Na cama do outro lado do quarto, uma velha de voz sumida recebe duas visitantes que falam alto sempre e estão falando alto agora e assim falarão até as quatro; ainda não são três e meia. O lanche da tarde da paciente está esquecido na bandeja, também no criado-mudo. No mesmo criado-mudo hoje já se enregelou o seu almoço, retirado por quem trouxe o lanche.

Aquém da janela, portanto, o quarto, a velha, a paciente, duas visitas da velha; além da janela, o sol, reverberando na favela do Heliópolis, mostra à paciente quadriláteros de semitons: casario. Quase como os que ela fazia-fazia-fazia no sanatório: um ponto, dois pontos, três pontos, quatro pontos, depois uma linha, duas, três quatro, unindo os pontos, quadrados descorados dentro de quadrados descorados, debaixo do céu de qualquer deslugar, tudo dentro duma moldura-janela, quadriláteros vazios, sem camas, pacientes ou prontuários. Quadros perdidos.
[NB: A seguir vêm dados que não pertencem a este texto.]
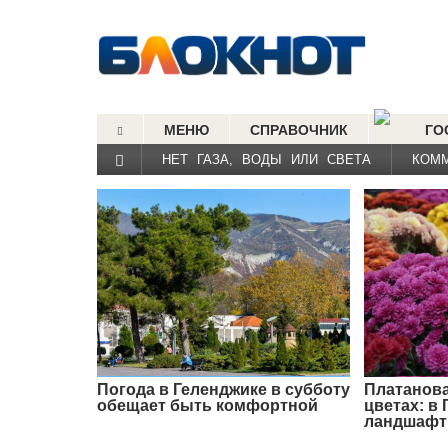
МЕНЮ
СПРАВОЧНИК
ГО
НЕТ ГАЗА, ВОДЫ ИЛИ СВЕТА
КОМ
Погода в Геленджике в субботу
Платанова
обещает быть комфортной
цветах: в
ландшафт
O vento agora consegue derrubar o prontuário, que cai em adejo de pomba ferida, cortando a conversa das visitantes da velha. Uma delas se levanta, vem, recolhe, devolve as folhas grampeadas em ordem ao criado-mudo, sorri, põe um copo em cima, pergunta: Quer ajuda para comer? Ela não responde, continua olhando para a direção da janela-moldura, segundo crê a mulher, que volta sem graça à sua cadeira. Cochicha com a outra, que comenta: Não teve visita. A velha, em cujo prontuário consta úlcera de duodeno, olha mortiça. Quem trouxe ela aqui? — pergunta a que recolheu os papéis. A outra encolhe os ombros. A velha diz com voz sumida: uma vizinha. O que ela tem? — pergunta a primeira. A segunda encolhe os ombros. A voz da velha nada diz, sumiu.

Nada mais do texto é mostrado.